When the data below is printed, every line must match exactly and the images must be absent.

··· Exercise data ···

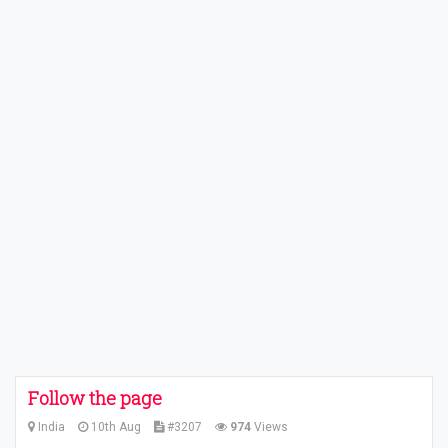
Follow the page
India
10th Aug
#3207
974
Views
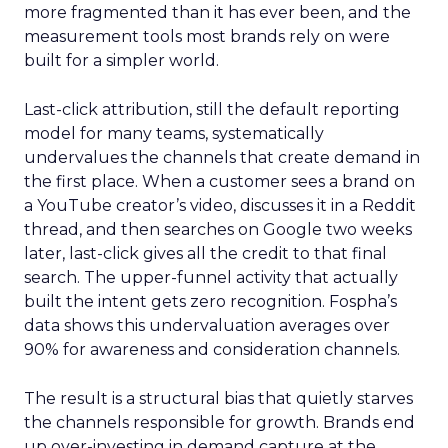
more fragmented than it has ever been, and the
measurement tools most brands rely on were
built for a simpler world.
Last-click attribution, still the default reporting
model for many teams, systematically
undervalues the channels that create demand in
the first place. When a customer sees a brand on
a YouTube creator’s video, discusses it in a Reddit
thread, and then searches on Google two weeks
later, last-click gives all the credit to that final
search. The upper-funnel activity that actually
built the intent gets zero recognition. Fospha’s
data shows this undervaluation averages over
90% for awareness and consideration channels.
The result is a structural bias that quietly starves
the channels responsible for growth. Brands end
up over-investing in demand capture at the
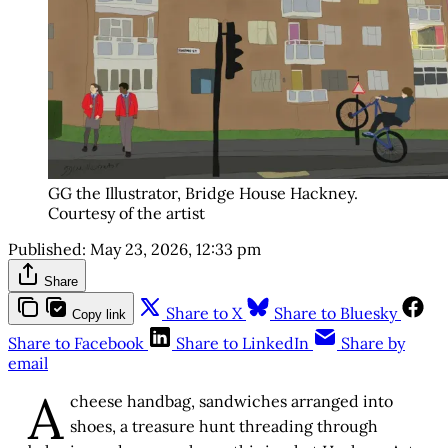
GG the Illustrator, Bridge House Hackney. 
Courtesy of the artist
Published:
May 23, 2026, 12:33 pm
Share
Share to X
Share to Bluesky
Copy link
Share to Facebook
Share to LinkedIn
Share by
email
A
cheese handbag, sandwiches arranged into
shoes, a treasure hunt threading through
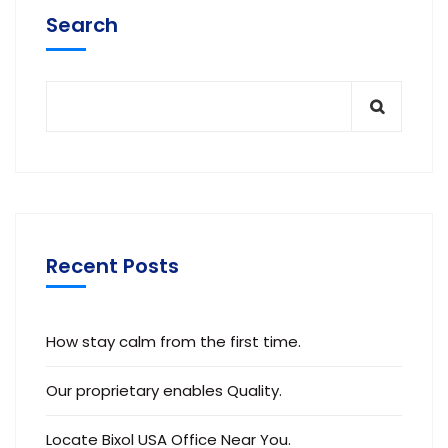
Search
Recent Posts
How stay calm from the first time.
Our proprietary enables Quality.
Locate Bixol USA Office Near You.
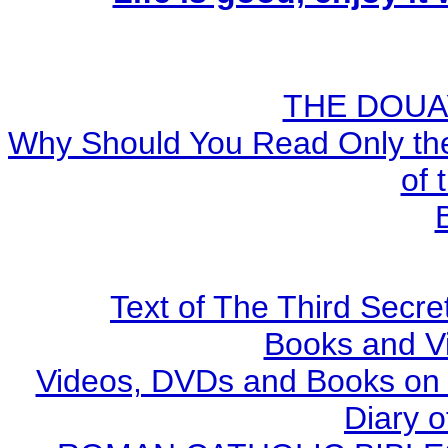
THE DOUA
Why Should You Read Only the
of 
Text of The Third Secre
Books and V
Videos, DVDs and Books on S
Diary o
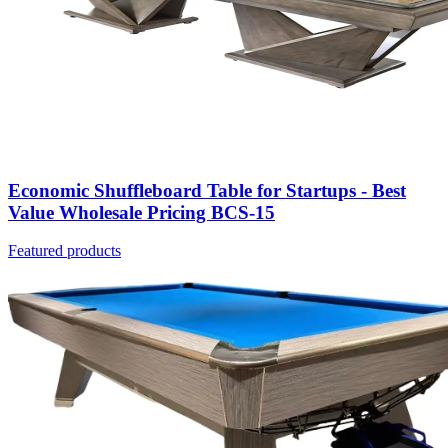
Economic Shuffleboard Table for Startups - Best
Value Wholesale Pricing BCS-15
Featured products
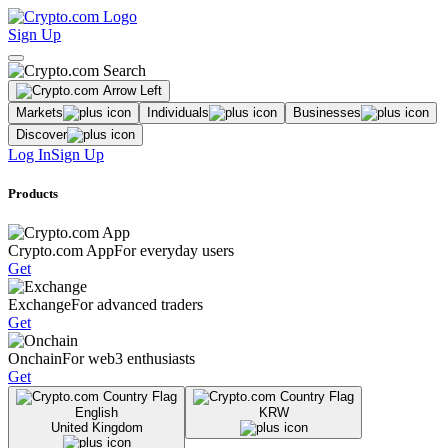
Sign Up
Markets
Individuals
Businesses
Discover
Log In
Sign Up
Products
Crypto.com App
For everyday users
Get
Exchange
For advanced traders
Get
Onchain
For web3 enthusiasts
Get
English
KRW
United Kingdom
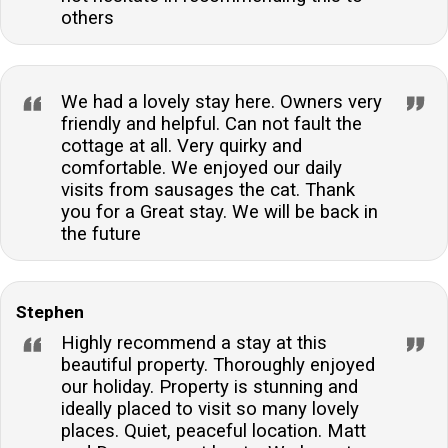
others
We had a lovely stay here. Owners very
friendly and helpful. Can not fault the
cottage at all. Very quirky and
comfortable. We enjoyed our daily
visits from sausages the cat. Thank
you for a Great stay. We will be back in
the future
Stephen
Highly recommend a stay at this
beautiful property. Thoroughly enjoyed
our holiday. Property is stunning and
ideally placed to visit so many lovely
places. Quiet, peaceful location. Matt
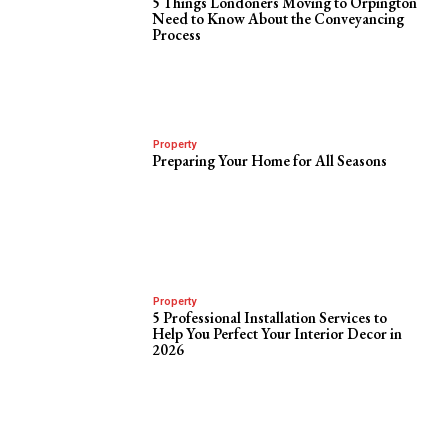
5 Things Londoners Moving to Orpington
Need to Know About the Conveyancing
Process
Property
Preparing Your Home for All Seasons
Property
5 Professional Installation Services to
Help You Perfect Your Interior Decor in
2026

···

* **Output**:
Follow the page
India
10th Aug
#3207
974
Views
more fragmented than it has ever been, and the
measurement tools most brands rely on were
built for a simpler world.
Last-click attribution, still the default reporting
model for many teams, systematically
undervalues the channels that create demand in
the first place. When a customer sees a brand on
a YouTube creator’s video, discusses it in a Reddit
thread, and then searches on Google two weeks
later, last-click gives all the credit to that final
search. The upper-funnel activity that actually
built the intent gets zero recognition. Fospha’s
data shows this undervaluation averages over
90% for awareness and consideration channels.
The result is a structural bias that quietly starves
the channels responsible for growth. Brands end
up over-investing in demand capture at the
GG the Illustrator, Bridge House Hackney. 
Courtesy of the artist
Published:
May 23, 2026, 12:33 pm
Share
Share to X
Share to Bluesky
Copy link
Share to Facebook
Share to LinkedIn
Share by
email
A
cheese handbag, sandwiches arranged into
shoes, a treasure hunt threading through
Search
Recent Posts
How stay calm from the first time.
Our proprietary enables Quality.
Locate Bixol USA Office Near You.
THE DOUA
Why Should You Read Only the
of 
Text of The Third Secre
Books and V
Videos, DVDs and Books on S
Diary o
Economic Shuffleboard Table for Startups - Best
Value Wholesale Pricing BCS-15
Featured products
Sign Up
Markets
Individuals
Businesses
Discover
Log In
Sign Up
Products
Crypto.com App
For everyday users
Get
Exchange
For advanced traders
Get
Onchain
For web3 enthusiasts
Get
English
KRW
United Kingdom
others
We had a lovely stay here. Owners very
friendly and helpful. Can not fault the
cottage at all. Very quirky and
comfortable. We enjoyed our daily
visits from sausages the cat. Thank
you for a Great stay. We will be back in
the future
Stephen
Highly recommend a stay at this
beautiful property. Thoroughly enjoyed
our holiday. Property is stunning and
ideally placed to visit so many lovely
places. Quiet, peaceful location. Matt
5 Things Londoners Moving to Orpington
Need to Know About the Conveyancing
Process
Property
Preparing Your Home for All Seasons
Property
5 Professional Installation Services to
Help You Perfect Your Interior Decor in
2026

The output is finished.